In the meantime, I invite you and other experts to review the second draft that
looks into the same scenario but over the IP/MPLS network. It may be less
controversial as neither multicast, nor broadcast addresses need to be used as
the destination IP address.
Regards,
Greg
From: Manav Bhatia [mailto:[email protected]]
Sent: Saturday, April 09, 2016 2:08 AM
To: Gregory Mirsky
Cc: Greg Mirsky; Reshad Rahman (rrahman);
[email protected]; [email protected];
[email protected]; [email protected]
Subject: Re: [mpls] Two new drafts on (micro-)BFD over MC-LAG interfaces
Hi Greg,
There is a difference, a big one.
When you use CFM or some other L2 OAM protocol, you dont make any claims about
L3 connectivity. However, when you start using BFD it implicitly means that
youre talking about L3 connectivity. So, its going to be bizarre debugging
complex topologies where BFD sessions never flap and yet MPLS LSPs randomly
time out (because there is this one MC-LAG thats dropping packets -- and in the
worst case, only sporadically and intermittently drops IP packets)
It will NOT produce false negatives (as you claim) but rather introduce false
positives, which is more dangerous. The MC-LAG will be up, while it would be
dropping all or few IP packets.
I have no objections if operators and the community think that this is
something that they can live with. I am personally having an out-of-body
experience just discussing this! :-)
Cheers, Manav
On Sat, Apr 9, 2016 at 9:46 AM, Gregory Mirsky
<[email protected]<mailto:[email protected]>> wrote:
Hi Manav,
the use case for the BFD over MC-LAG interfaces that I consider the most
important for this drafts to address is to enable sub-second defect detection
in order to trigger LACP convergence and, subsequently, switchover within the
Redundancy Group in Active-Standby case. Hence both unicast and multicast L3
addresses are quite distant from L2 fast path and processing usually taken by
CCM frames. Of course, one can use CFM per LAG Constituent Link, and I have
implemented that and it interoperates with another implementation by other
vendor, but operators prefer ease of BFD provisioning. Thus I’ve to provide
them with ability to monitor MC-LAG and explain that in some cases it may
produce false negative when L2 is functional and the problem is in L3, unicast
or multicast, engine. As you can see, there’s not much value in continuing
argument how much different L3 multicast processing is from L3 unicast as both
are different from L2 path.
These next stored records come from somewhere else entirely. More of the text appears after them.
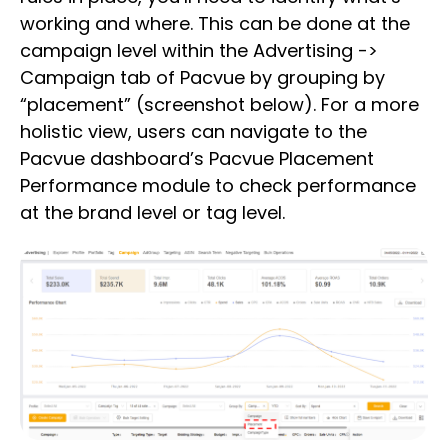
working and where. This can be done at the
campaign level within the Advertising ->
Campaign tab of Pacvue by grouping by
“placement” (screenshot below). For a more
holistic view, users can navigate to the
Pacvue dashboard’s Pacvue Placement
Performance module to check performance
at the brand level or tag level.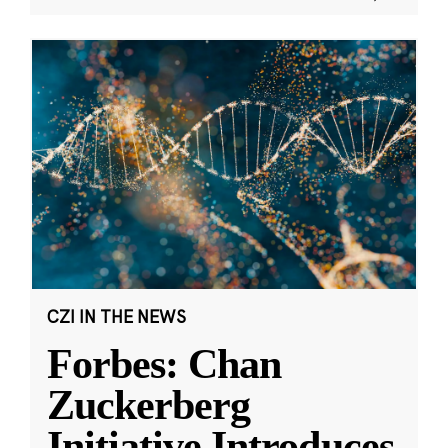
CZI IN THE NEWS
Forbes: Chan
Zuckerberg
Initiative Introduces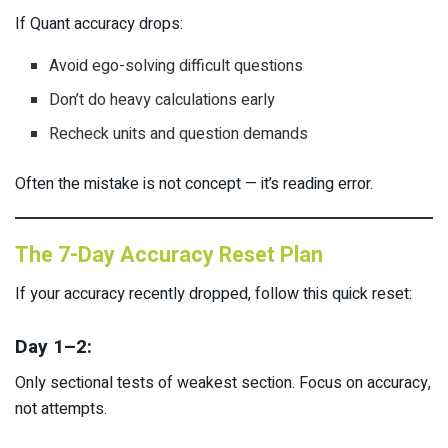
If Quant accuracy drops:
Avoid ego-solving difficult questions
Don’t do heavy calculations early
Recheck units and question demands
Often the mistake is not concept — it’s reading error.
The 7-Day Accuracy Reset Plan
If your accuracy recently dropped, follow this quick reset:
Day 1–2:
Only sectional tests of weakest section. Focus on accuracy,
not attempts.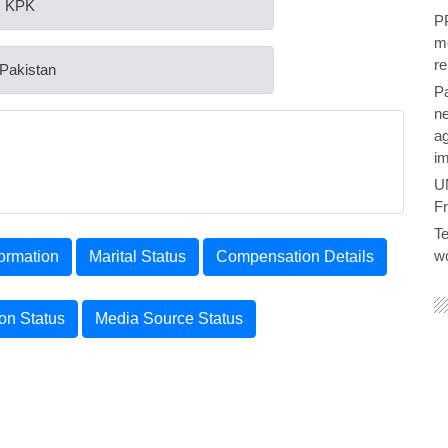
: KPK
PP
me
re
 Pakistan
P
ne
ag
im
U
F
Te
wo
ormation
Marital Status
Compensation Details
ion Status
Media Source Status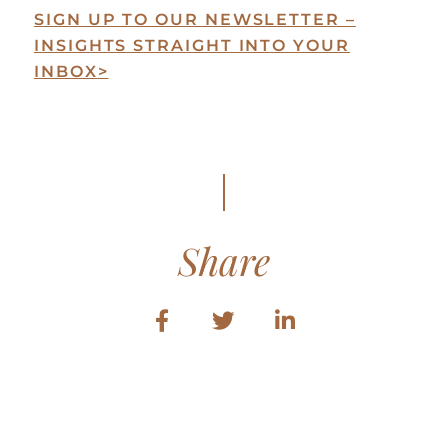
SIGN UP TO OUR NEWSLETTER –
INSIGHTS STRAIGHT INTO YOUR
INBOX
>
Share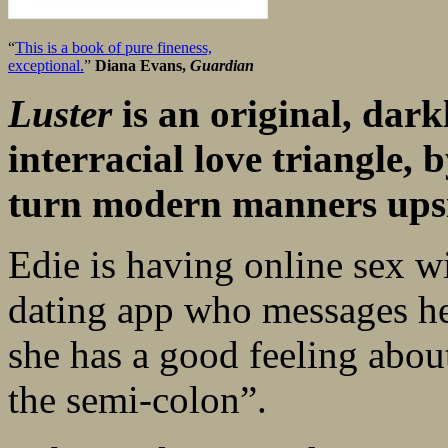
“
This is a book of pure fineness,
exceptional.
”
Diana Evans,
Guardian
Luster
is an original, dar
interracial love triangle, 
turn modern manners upsi
Edie is having online sex w
dating app who messages he
she has a good feeling about
the semi-colon”.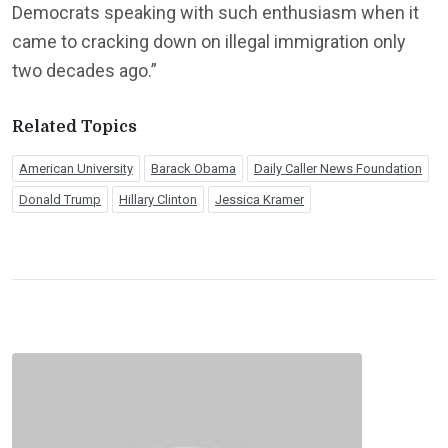
Democrats speaking with such enthusiasm when it
came to cracking down on illegal immigration only
two decades ago.”
Related Topics
American University
Barack Obama
Daily Caller News Foundation
Donald Trump
Hillary Clinton
Jessica Kramer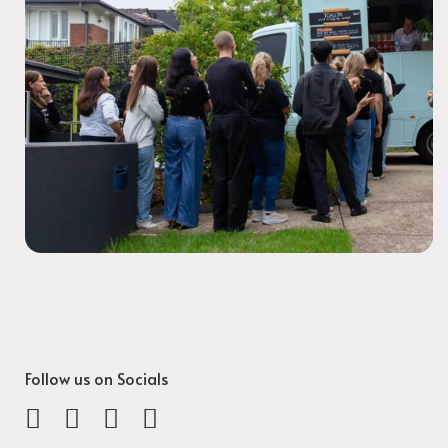
Follow us on Socials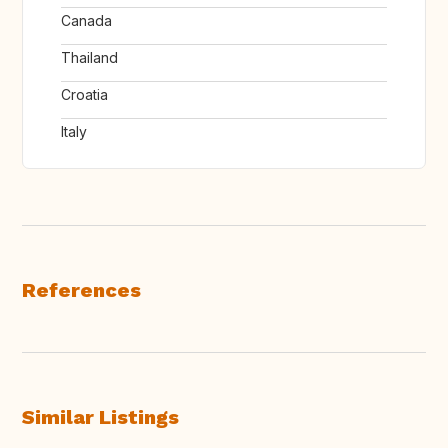
Canada
Thailand
Croatia
Italy
References
Similar Listings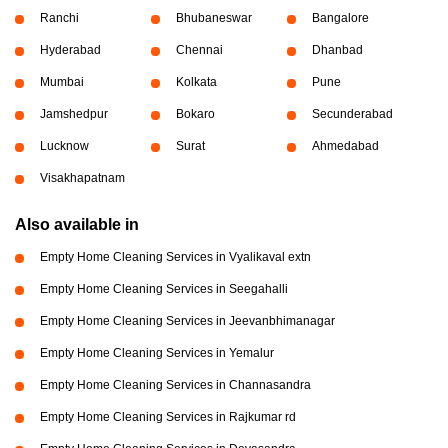
Ranchi
Bhubaneswar
Bangalore
Hyderabad
Chennai
Dhanbad
Mumbai
Kolkata
Pune
Jamshedpur
Bokaro
Secunderabad
Lucknow
Surat
Ahmedabad
Visakhapatnam
Also available in
Empty Home Cleaning Services in Vyalikaval extn
Empty Home Cleaning Services in Seegahalli
Empty Home Cleaning Services in Jeevanbhimanagar
Empty Home Cleaning Services in Yemalur
Empty Home Cleaning Services in Channasandra
Empty Home Cleaning Services in Rajkumar rd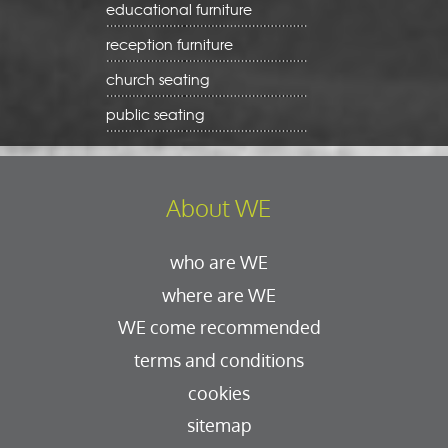
educational furniture
reception furniture
church seating
public seating
About WE
who are WE
where are WE
WE come recommended
terms and conditions
cookies
sitemap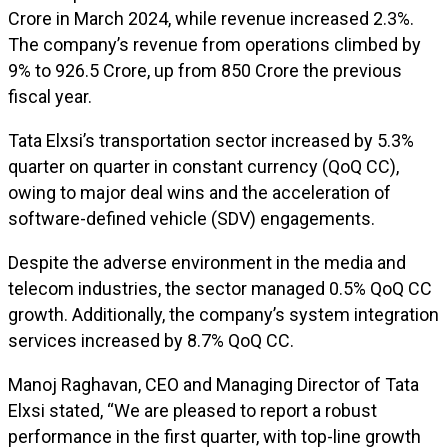
Crore in March 2024, while revenue increased 2.3%.
The company’s revenue from operations climbed by
9% to ₹926.5 Crore, up from ₹850 Crore the previous
fiscal year.
Tata Elxsi’s transportation sector increased by 5.3%
quarter on quarter in constant currency (QoQ CC),
owing to major deal wins and the acceleration of
software-defined vehicle (SDV) engagements.
Despite the adverse environment in the media and
telecom industries, the sector managed 0.5% QoQ CC
growth. Additionally, the company’s system integration
services increased by 8.7% QoQ CC.
Manoj Raghavan, CEO and Managing Director of Tata
Elxsi stated, “We are pleased to report a robust
performance in the first quarter, with top-line growth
At the end, as I think, it is up to operators to
decide whether they are comfortable with this mechanism or would require defect
detection at L2.
Regards,
Greg
From: Manav Bhatia [mailto:[email protected]<mailto:[email protected]>]
Sent: Friday, April 08, 2016 5:38 PM
To: Greg Mirsky
Cc: Reshad Rahman (rrahman);
[email protected]<mailto:[email protected]>;
[email protected]<mailto:[email protected]>;
[email protected]<mailto:[email protected]>;
[email protected]<mailto:[email protected]>;
[email protected]<mailto:[email protected]>; Gregory Mirsky
Subject: Re: [mpls] Two new drafts on (micro-)BFD over MC-LAG interfaces
Hi Greg,
the update could be in addition of either broadcast or link local multicast or
both with appropriate normative language. But I would not agree that these
wouldn't work.
Double negatives make it very hard to parse a sentence.
Anyway, why would you NOT agree that this WOULDNT work?
I am telling you that link local multicasts and unicasts are dealt with
differently in the data plane, so the data path being up for the former may not
necessarily mean that its up for the latter as well. So tell me WHY you think
this argument isnt valid? I was the L3 data plane architect in my former
company for one of the product lines and i am telling you that in my box, which
is very very widely deployed, your scheme will NOT work since i punt all link
local packets to the CPU differently. In fact, in some cases even the TX path
is different. So sure, u-BFD may very well claim that the link is up, but its
possible that there may be no IP connectivity.